Extract text from OCR-ed PDF, use it for filename

PostPosted: Mon Jun 08, 2015 4:13 pm
by SamPieter
hi all,
I scanned and OCR-ed a utilities bill and want to use part of the text as the filename of this document.

The text I want to use is the bill's period, example: "2015 March"
Here's an example of a piece of the OCR-ed PDF with the needed text string:
Code: Select all
...
Resibu Aqualectra
11414527 2015 March
673.66 673.66
...

The string that I'm looking for comes directly after "11414527", which will always show on my bill as it is my account number.

How can I extract "2015 March" from the text?
I need to look for "11414527" and then select the text immediately after that.
All help is greatly appreciated!

Re: Extract text from OCR-ed PDF, use it for filename

PostPosted: Mon Jun 08, 2015 7:41 pm
by Mr_Noodle
If there is only one date in the file, you can use a date attribute and just match that date.
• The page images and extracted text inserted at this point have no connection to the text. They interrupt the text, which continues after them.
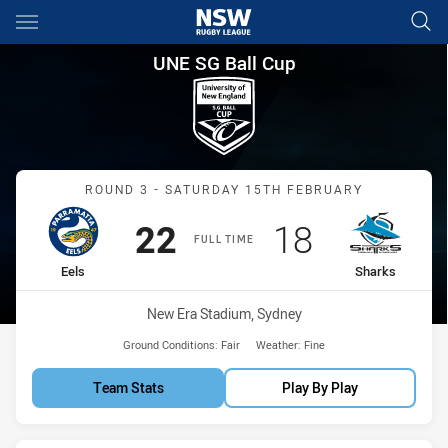
Main
You have skipped the navigation, tab for page content
UNE SG Ball Cup Round 3 Eels
UNE SG Ball Cup
Match: Eels vs Sharks
ROUND 3 - SATURDAY 15TH FEBRUARY
Scored
points
Scored
points
22
18
FULL TIME
home Team
away Team
Eels
Sharks
Venue:
New Era Stadium, Sydney
Ground Conditions:
Fair
Weather:
Fine
Team Stats
Play By Play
If there are too many dates and their positions are variable, then using any surrounding context, like the account number will help.
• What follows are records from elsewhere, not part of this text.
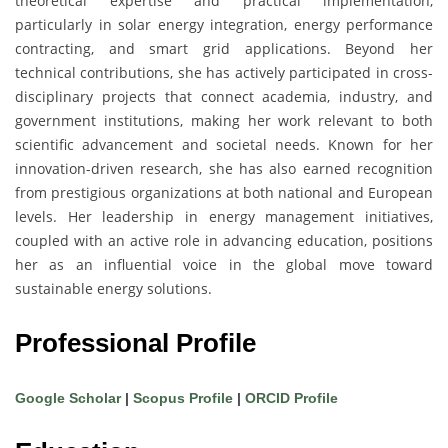
theoretical expertise and practical implementation,
particularly in solar energy integration, energy performance
contracting, and smart grid applications. Beyond her
technical contributions, she has actively participated in cross-
disciplinary projects that connect academia, industry, and
government institutions, making her work relevant to both
scientific advancement and societal needs. Known for her
innovation-driven research, she has also earned recognition
from prestigious organizations at both national and European
levels. Her leadership in energy management initiatives,
coupled with an active role in advancing education, positions
her as an influential voice in the global move toward
sustainable energy solutions.
Professional Profile
Google Scholar
|
Scopus Profile
|
ORCID Profile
Re: Extract text from OCR-ed PDF, use it for filename

PostPosted: Tue Jun 09, 2015 11:52 am
by SamPieter
...then using any surrounding context...

Yes that's exactly what I'd like to do, but how?

Re: Extract text from OCR-ed PDF, use it for filename

PostPosted: Tue Jun 09, 2015 6:34 pm
by Mr_Noodle
Enter the text into the pattern, like "11414527 (• your date attribute)". With a pattern like that, the date would have to appear after that account number.
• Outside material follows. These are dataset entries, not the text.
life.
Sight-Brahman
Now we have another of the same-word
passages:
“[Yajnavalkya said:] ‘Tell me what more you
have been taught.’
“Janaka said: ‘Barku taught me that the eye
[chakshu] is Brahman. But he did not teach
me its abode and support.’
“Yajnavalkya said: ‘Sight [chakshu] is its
Re: Extract text from OCR-ed PDF, use it for filename

PostPosted: Wed Jun 10, 2015 2:52 pm
by SamPieter
Enter the text into the pattern, like "11414527 (• your date attribute)".


Where in Hazel should I do this?

Re: Extract text from OCR-ed PDF, use it for filename

PostPosted: Thu Jun 11, 2015 1:05 pm
by Mr_Noodle
Since you are looking for it in the contents, you probably want to have a condition like "Contents contain match". Search the help for "match patterns" for more info on using patterns.